Daniel Browning
Well-known member
Why does a larger sensor with equally large sensor sites demonstrate more DR than a smaller sensor?
Because is has more light from more area and less noise from scaling pixels for spatial frequency.
Compare RED ONE at 2K vs RED ONE at 4K. You should be able to find others on the forum here that will tell you the same thing, but here's the math:
When both are at the same field of view and T/stop: for every pixel in that gets 50,000 photons in 2K mode, the 4K has four pixels. When the 4K is resampled back down to 2K, it results in 200,000 photons, because signal adds linearly.
If the read noise of each 2K pixel is 11 electrons, then the four pixels in 4K mode will have 44 electrons read noise... *but* read noise adds in quadrature, so 4K mode actually results in only 22 electrons [sqrt(11^2 * (4K/2K)^2)] in the final 2K output.
So RED ONE in 4K mode has one stop more dynamic range than RED ONE in 2K mode.

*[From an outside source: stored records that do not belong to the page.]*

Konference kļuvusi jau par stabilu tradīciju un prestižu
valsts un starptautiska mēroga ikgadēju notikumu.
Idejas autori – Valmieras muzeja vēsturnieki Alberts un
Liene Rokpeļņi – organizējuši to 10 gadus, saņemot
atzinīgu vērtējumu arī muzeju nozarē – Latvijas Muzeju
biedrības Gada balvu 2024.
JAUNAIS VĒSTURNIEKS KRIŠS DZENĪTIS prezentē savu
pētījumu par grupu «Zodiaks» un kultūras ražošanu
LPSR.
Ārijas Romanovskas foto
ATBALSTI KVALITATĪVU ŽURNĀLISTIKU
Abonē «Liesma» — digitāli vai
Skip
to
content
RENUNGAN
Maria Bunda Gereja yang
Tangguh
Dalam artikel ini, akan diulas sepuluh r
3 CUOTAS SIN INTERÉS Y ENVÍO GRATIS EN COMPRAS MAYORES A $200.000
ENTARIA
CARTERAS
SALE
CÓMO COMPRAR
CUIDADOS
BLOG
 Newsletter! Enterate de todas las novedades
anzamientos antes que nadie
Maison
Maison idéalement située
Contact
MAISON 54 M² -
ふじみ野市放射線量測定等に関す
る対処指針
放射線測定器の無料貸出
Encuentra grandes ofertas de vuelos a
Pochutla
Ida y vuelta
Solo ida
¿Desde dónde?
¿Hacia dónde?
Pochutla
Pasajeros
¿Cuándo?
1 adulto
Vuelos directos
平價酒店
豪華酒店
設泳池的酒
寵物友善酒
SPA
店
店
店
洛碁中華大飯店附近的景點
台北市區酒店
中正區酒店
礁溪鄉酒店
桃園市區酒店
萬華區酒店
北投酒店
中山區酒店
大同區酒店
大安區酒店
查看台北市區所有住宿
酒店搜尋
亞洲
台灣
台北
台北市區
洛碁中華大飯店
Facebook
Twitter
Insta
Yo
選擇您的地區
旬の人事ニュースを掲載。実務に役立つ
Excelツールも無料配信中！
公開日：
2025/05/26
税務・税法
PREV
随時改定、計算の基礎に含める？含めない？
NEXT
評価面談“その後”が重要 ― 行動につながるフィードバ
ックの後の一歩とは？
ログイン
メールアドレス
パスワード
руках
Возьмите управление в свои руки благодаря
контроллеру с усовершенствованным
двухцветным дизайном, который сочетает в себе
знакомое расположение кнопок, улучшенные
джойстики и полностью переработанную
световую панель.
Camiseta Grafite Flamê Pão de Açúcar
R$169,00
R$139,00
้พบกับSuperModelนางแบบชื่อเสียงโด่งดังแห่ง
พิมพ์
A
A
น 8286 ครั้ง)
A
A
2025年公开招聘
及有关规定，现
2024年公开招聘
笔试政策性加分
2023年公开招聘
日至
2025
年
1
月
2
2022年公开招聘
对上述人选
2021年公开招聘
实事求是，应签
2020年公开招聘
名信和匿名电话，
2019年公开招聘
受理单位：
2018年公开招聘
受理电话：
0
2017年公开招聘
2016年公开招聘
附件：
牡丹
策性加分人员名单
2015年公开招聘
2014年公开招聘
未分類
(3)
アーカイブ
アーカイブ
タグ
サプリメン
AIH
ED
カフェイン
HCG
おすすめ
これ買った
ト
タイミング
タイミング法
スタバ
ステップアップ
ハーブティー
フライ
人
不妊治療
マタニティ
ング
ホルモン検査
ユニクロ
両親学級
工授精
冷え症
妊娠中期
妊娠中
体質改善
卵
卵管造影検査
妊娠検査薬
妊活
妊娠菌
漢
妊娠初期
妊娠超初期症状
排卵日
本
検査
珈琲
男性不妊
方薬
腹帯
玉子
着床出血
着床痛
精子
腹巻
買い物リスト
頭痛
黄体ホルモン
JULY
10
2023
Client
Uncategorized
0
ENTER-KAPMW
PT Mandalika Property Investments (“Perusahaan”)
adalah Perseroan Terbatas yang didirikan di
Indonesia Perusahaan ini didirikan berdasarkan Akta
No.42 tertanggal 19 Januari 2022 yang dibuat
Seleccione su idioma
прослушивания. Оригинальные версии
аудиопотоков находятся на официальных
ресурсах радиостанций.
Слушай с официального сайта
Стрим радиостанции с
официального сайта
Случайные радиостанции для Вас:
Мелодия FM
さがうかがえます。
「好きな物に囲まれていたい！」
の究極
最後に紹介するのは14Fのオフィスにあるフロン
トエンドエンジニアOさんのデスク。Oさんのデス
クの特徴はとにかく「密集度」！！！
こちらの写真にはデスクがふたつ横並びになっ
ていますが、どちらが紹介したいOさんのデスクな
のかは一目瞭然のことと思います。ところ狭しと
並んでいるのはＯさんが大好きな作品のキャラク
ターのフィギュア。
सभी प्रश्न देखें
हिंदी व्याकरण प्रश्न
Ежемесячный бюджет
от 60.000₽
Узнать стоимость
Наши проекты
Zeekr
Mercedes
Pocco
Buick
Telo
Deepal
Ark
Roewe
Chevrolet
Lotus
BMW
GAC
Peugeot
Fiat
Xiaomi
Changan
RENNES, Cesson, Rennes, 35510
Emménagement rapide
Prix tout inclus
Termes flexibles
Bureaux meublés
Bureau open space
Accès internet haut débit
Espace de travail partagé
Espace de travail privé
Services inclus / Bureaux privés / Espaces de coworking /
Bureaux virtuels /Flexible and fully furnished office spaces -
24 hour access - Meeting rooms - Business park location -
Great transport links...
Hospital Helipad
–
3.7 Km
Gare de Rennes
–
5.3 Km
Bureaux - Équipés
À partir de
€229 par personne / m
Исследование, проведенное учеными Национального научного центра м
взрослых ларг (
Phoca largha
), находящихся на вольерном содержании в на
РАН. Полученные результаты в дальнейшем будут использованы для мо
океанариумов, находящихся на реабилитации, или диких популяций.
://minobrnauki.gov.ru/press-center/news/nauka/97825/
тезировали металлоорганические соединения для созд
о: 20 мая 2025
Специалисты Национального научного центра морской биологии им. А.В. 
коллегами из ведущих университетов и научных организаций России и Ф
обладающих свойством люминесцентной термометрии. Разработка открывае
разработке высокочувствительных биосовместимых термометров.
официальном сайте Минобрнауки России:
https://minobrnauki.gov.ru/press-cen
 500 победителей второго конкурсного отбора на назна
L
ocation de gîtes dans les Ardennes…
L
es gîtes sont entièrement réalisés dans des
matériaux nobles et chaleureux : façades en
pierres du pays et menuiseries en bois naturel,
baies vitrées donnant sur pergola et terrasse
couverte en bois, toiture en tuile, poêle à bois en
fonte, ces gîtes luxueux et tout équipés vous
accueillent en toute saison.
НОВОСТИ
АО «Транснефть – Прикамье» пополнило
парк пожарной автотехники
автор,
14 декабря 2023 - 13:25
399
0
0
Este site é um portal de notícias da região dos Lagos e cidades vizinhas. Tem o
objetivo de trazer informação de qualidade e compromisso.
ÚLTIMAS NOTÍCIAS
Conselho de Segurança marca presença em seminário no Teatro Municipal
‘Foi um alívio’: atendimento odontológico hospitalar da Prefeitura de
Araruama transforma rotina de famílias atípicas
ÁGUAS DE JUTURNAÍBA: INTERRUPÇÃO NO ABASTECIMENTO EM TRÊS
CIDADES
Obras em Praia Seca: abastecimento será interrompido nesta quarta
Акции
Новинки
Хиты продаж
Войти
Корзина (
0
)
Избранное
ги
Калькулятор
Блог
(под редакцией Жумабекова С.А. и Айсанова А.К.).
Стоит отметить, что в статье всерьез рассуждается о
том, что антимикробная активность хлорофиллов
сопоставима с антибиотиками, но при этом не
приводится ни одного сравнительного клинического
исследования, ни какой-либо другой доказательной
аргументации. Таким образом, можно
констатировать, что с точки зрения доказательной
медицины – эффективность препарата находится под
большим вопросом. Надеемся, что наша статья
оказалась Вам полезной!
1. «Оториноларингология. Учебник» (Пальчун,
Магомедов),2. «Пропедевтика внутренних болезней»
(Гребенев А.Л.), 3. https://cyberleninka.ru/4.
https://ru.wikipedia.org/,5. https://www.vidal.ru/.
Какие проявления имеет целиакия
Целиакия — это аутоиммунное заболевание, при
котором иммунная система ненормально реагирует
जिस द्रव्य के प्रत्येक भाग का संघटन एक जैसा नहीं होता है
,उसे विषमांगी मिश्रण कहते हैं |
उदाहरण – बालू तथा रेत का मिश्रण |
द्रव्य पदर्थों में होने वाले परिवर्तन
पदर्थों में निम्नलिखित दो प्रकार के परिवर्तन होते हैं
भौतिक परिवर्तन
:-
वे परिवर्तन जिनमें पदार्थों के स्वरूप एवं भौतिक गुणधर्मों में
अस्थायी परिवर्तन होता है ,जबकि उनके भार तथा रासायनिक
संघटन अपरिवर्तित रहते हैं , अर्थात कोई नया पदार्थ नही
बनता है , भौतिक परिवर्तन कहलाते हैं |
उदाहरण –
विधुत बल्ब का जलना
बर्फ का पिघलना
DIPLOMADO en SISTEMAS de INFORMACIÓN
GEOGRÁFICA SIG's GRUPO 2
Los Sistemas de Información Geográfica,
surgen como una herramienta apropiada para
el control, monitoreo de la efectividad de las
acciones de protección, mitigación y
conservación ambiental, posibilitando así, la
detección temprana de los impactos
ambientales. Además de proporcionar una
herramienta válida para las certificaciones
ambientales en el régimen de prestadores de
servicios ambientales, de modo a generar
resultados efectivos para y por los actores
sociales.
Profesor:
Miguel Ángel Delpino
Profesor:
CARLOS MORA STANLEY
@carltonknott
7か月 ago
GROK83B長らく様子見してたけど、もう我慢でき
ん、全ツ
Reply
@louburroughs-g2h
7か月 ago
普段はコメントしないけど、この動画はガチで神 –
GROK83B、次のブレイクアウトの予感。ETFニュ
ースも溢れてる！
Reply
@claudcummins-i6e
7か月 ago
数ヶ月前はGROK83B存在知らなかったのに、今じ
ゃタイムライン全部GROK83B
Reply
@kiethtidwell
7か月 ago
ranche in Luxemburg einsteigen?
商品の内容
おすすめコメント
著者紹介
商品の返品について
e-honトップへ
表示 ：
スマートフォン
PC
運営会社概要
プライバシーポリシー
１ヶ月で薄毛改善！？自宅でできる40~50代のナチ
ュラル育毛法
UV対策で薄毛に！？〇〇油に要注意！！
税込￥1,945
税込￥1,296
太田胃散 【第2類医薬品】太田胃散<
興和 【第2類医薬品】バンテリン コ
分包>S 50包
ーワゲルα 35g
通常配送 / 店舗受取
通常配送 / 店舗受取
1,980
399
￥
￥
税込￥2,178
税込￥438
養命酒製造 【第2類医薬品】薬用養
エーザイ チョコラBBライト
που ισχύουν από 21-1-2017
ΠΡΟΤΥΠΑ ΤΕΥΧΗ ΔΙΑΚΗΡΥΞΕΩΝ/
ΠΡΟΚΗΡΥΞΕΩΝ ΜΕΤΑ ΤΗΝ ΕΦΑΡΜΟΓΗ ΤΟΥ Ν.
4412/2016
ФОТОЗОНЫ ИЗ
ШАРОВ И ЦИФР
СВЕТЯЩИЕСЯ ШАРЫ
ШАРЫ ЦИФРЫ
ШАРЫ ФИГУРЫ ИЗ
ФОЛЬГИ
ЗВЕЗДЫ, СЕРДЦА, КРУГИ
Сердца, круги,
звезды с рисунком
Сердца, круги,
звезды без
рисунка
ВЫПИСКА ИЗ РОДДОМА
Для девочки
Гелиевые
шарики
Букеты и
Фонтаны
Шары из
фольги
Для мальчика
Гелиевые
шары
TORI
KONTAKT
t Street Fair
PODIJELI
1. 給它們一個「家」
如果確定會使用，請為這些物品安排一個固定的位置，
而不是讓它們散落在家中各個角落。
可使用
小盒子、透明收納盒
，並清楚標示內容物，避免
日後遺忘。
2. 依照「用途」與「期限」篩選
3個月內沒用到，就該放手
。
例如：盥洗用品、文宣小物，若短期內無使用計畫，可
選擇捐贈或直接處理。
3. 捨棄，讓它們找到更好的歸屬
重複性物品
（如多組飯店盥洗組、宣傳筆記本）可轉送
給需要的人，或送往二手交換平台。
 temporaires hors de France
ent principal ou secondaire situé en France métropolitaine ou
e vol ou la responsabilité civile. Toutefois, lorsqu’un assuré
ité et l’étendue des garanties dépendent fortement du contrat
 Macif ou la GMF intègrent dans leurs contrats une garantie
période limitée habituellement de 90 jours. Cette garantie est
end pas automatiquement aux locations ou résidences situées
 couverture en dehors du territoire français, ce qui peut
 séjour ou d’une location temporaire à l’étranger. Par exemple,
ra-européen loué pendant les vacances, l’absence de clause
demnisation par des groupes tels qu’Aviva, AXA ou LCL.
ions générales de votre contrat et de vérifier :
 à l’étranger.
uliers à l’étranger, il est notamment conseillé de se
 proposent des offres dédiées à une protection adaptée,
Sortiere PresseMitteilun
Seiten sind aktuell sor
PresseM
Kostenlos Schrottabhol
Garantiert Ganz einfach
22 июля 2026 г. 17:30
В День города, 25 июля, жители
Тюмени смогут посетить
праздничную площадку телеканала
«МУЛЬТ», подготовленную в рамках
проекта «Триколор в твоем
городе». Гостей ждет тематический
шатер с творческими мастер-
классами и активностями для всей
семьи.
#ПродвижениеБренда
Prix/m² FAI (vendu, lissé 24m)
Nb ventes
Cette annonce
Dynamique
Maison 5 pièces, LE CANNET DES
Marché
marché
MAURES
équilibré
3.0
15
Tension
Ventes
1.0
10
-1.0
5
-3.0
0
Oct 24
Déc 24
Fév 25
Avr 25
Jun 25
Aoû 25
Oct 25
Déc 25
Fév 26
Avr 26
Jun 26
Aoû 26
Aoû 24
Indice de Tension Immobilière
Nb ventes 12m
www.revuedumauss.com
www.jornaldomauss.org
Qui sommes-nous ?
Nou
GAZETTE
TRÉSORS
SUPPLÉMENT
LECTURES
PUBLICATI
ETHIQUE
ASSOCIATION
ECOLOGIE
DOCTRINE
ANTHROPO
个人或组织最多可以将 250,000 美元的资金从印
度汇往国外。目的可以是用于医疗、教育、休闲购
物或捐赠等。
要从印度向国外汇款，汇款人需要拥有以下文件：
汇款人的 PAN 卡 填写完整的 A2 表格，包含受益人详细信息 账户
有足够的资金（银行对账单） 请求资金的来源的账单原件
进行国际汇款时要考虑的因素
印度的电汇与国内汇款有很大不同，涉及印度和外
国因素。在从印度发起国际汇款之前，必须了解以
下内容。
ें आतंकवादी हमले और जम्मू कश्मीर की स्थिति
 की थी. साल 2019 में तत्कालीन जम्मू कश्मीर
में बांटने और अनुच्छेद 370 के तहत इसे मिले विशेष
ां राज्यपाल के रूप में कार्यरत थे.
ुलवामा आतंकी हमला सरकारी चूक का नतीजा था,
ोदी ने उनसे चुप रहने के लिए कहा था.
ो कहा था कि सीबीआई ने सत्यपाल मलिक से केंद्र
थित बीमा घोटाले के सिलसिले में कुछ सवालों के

I would think the reduced heat, cross talk etc etc etc would all contribute to a considerably cleaner signal on the smaller sensor with equal sized sensor wells.
Read noise is an important factor, and perhaps that's what you meant, but thermal noise (heat) is not a factor at room temperature and normal shutter speeds (1/48); electronic cross talk, too, is not a factor at 3+ µm pixel sizes, for any size sensor.